Federated sued Libby and Chapa seeking to collect monies owed under accredit card agreements. The agreements had choice of law and choice of forum clauses adopting Utah law and Utah courts. The district court granted summary judgment to Libby and Chapa ruling Pennsylvania’s statute of limitations applied under Utah’s borrowing statute and the suits were time barred. The Court, with two justices concurring, affirmed. The majority held that the parties’ agreement adopted all of Utah’s substantive law including the borrowing statute, 78B-2-103, and thus the four year limitations period in Pennsylvania law was adopted through 103 as oath’s period as well. The majority noted this gave Federated all that was bargained for with the choice of law provision and avoided awarding it more than was bargained for.
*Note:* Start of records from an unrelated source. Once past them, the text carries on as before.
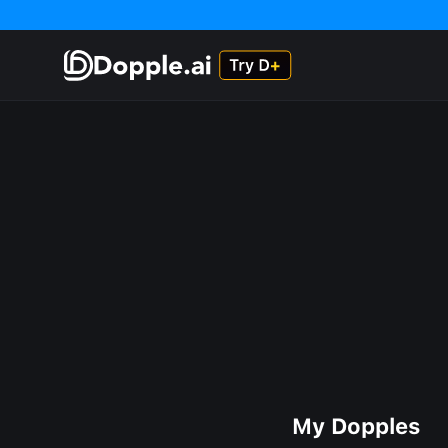
My Dopples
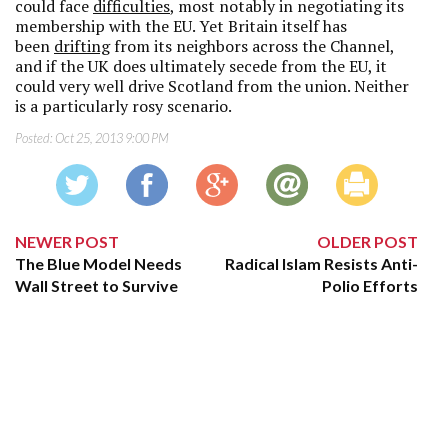
could face
difficulties
, most notably in negotiating its
membership with the EU. Yet Britain itself has
been
drifting
from its neighbors across the Channel,
and if the UK does ultimately secede from the EU, it
could very well drive Scotland from the union. Neither
is a particularly rosy scenario.
Posted:
Oct 25, 2013 9:00 PM
NEWER POST
OLDER POST
The Blue Model Needs
Radical Islam Resists Anti-
Wall Street to Survive
Polio Efforts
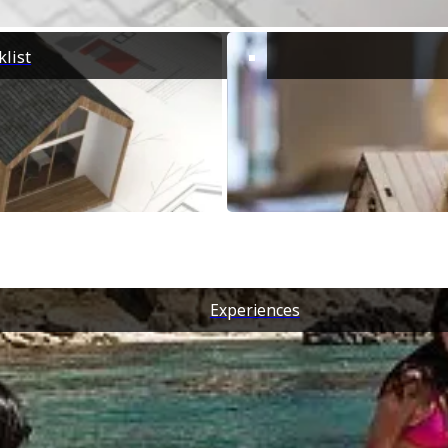
list
Experiences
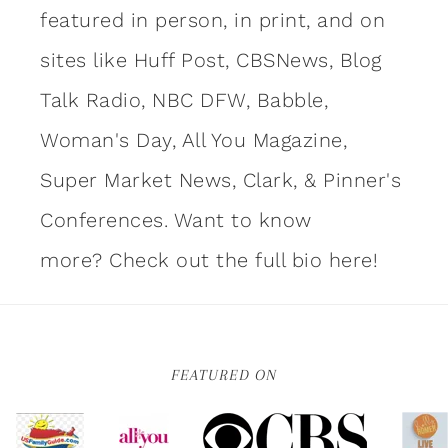
featured in person, in print, and on
sites like Huff Post, CBSNews, Blog
Talk Radio, NBC DFW, Babble,
Woman's Day, All You Magazine,
Super Market News, Clark, & Pinner's
Conferences. Want to know
more?
Check out the full bio here!
FEATURED ON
The majority also held that the Pennsylvania period applied because Federated did not challenge the district court’s ruling that the cause of action arose in Pennsylvania and it is irrelevant that suit in Pennsylvania would be barred for other reasons if it is bared by the four year period, the lack of forum shopping here does not change that rule and here the case is barred as Libby and Chapa defaulted just short of six years before suit was field. The majority held that Libby and Chapa were entitled to attorney fees both at the district court level and on appeal as they prevailed and the reciprocal fee statute entitled them to fees. The concurrence noted its agreement with the majority opinion and analysis, but noted the appeal hinged on federated conceding the cause of action arose in Pennsylvania and thus the decision here does not control the question of where a case arises.